This month Hal Leonard Books releases legendary engineer/producer Al Schmitt’s autobiography, and it’s been a long time coming. Still working at age 88, out of his longtime home base at Capitol Studio A, Schmitt has engineered and produced more than 150 Gold and Platinum records, earned 23 Grammy Awards, and left an indelible imprint on both the recording industry and the music industry at large. He should have had at least a few autobiographies by now. Then again, he’s not the type of guy to talk about himself all that much.

It was Schmitt’s confidence in “co-author” Maureen Droney to tell his story right that brought the project to life. Droney, Mix’s former Los Angeles editor and a fine engineer in her own right, having cut her teeth at San Francisco’s famed Automatt in the 1970s under the tutelage of producer David Rubinson, is now the Recording Academy’s Managing Director of the Producers and Engineers Wing. She’s also managed House of Blues Studios and East Iris Studios, and authored Mix Masters: Platinum Engineers Share Their Secrets for Success, and co-authored The Pensado Papers, about the rise of the audio industry web phenomenon Pensado’s Place. She knows her way around a studio, and she knows the industry.

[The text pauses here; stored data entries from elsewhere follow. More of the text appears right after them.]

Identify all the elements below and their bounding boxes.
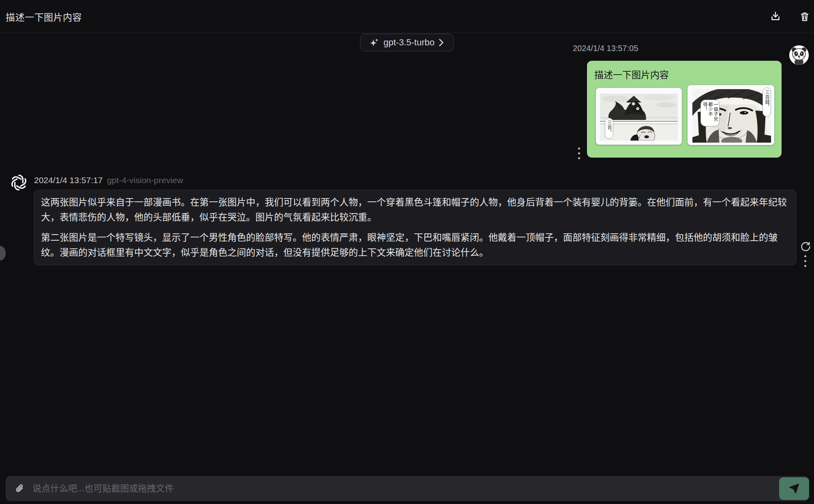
user-avatar [789, 45, 809, 65]
user-message-text: 描述一下图片内容 [594, 67, 774, 81]
attached-image-manga-face[interactable]: 三百錢， 一個子兒都少不得！ [688, 85, 774, 145]
user-message-menu-kebab-icon[interactable] [578, 147, 581, 159]
assistant-message-bubble: 这两张图片似乎来自于一部漫画书。在第一张图片中，我们可以看到两个人物，一个穿着黑… [34, 190, 797, 265]
chevron-right-icon [439, 38, 444, 47]
send-icon [788, 483, 800, 494]
send-button[interactable] [779, 477, 809, 500]
user-message-bubble: 描述一下图片内容 [587, 61, 782, 158]
sidebar-drag-handle[interactable] [0, 246, 6, 261]
user-message-timestamp: 2024/1/4 13:57:05 [573, 44, 638, 53]
sparkles-icon [370, 38, 379, 47]
assistant-model-label: gpt-4-vision-preview [107, 175, 183, 185]
attached-image-manga-rider[interactable]: 三百。 [596, 88, 682, 145]
delete-icon[interactable] [799, 11, 811, 23]
speech-bubble-text: 三百。 [605, 118, 613, 139]
speech-bubble-text: 一個子兒都少不得！ [700, 100, 720, 126]
panda-avatar-icon [789, 45, 809, 65]
page-title: 描述一下图片内容 [6, 0, 82, 33]
speech-bubble-text: 三百錢， [763, 88, 771, 117]
top-bar: 描述一下图片内容 [0, 0, 814, 33]
paperclip-icon[interactable] [14, 483, 25, 494]
message-input[interactable] [32, 476, 746, 501]
openai-logo-icon [10, 173, 28, 192]
refresh-icon[interactable] [800, 241, 811, 252]
assistant-message-menu-kebab-icon[interactable] [804, 255, 808, 267]
chat-input-bar [6, 476, 809, 501]
download-icon[interactable] [769, 11, 782, 23]
model-selector[interactable]: gpt-3.5-turbo [360, 34, 454, 51]
assistant-paragraph: 这两张图片似乎来自于一部漫画书。在第一张图片中，我们可以看到两个人物，一个穿着黑… [41, 195, 789, 225]
assistant-message-timestamp: 2024/1/4 13:57:17 [34, 175, 103, 185]
assistant-paragraph: 第二张图片是一个特写镜头，显示了一个男性角色的脸部特写。他的表情严肃，眼神坚定，… [41, 230, 789, 260]
model-name-label: gpt-3.5-turbo [383, 37, 435, 48]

Still, it took a little more than three years of interviews, background research, and the usual back-and-forth that comes when piecing together an individual’s lifetime story to reach the final mix. The time paid off, as Al Schmitt on the Record: The Magic Behind the Music is a loving portrait of an incredibly talented and humble man. In the telling, Schmitt comes across as warm, humble and blessed, a man seemingly unaware of his Mount Rushmore status in in the history of audio recording, while at the same time a man sure of himself, comfortable in the presence of genius and knowing that he belongs in the room.

The book begins with an amazing anecdote of the 19-year-old Schmitt, freshly home from the Navy, showing up for his shift at Apex Recording Studios on West 57 Street in Manhattan, the Steinway Building, and unexpectedly finds himself alone behind the board for a Duke Ellington big band session. Without spoiling the story, because it’s a good one, Schmitt pulled out his small notebook where he wrote down the setups shown to him by his mentor, the late, great Tommy Dowd, and he ended up doing all right. At one point, Schmitt recalls, after letting everyone know there had been a mistake and he was only allowed to do “little things,” Mr. Ellington said to him, “Don’t worry, son. The setup looks fine, and the musicians are out there.”

The New York section that follows is a treasure. Schmitt maintains vivid memories of his childhood in Brooklyn during the Depression. It is recalled as a simple home life—honest values, a good work ethic, but no real money to go around. He played pranks, worked for nickels early on to buy his zoot suits (he has always liked to look sharp, and he still does), and by the age of 8 became enamored of his Uncle Harry Smith, an engineer who opened Harry Smith Recording at 2 West 46th Street in the 1930s and did very well. Lot of jazz sessions, lots of big bands. It’s where Schmitt learned the vibe and etiquette of the studio.

He met countless musicians, became a lifelong friend of Les Paul, learned to cut records to acetate disc, and developed a taste for the big band sound. They were simple mic setups back in the day because they had limited channels. Schmitt learned to let the players play, a philosophy he maintains to this day. He’s known for moving a mic a quarter-inch rather than adding EQ, and he still keeps setups simple.

Then he met Tommy Dowd at Apex and his world changed. Audio experiments were an everyday event. Transcription recordings. Disc to disc editing. Drive from the studio to the radio station. All of it was part of the birth of the modern recording industry. Schmitt was 19.

He met Ahmet Ertigun, and work with Atlantic Records followed. He went on to Fulton Recording. He was there at the birth of stereo. And then Los Angeles beckoned. In 1958, Schmitt landed at Radio Recorders at 7000 Santa Monica Boulevard, the most happening place in town. He worked with Connie Francis, met Bones Howe, and was behind the board for Henry Mancini at he height of his powers. Sinatra, Streisand, Natalie Cole, Diana Krall. The list is long.

RCA followed, then independent producing, back to engineering. There’s an especially fine section where Schmitt recalls flying up to the San Francisco Bay Area to produce Jefferson Airplane at the height of flower power. I’ll let you read it for yourself.

The autobiography is equal parts an insight into Schmitt’s recording philosophies and techniques. He talks as easily of the particulars of ribbon mics and cutting acetates, or how he likes to mike flutes, as he does of the personalities out in the studio. His techniques seem so simple when he explains them on paper. But nobody else can get that sound. He’s worked with so many of the greats; here we learn what makes Schmitt so great

A reader gets the sense that this is what Al Schmitt is all about. Just a kid from Brooklyn who loves to be in the room making music. A kid who loves the sound of a big band when it’s swingin’, a rock band when it’s roaring or a vocalist when she’s completely in the moment. The magic behind the music.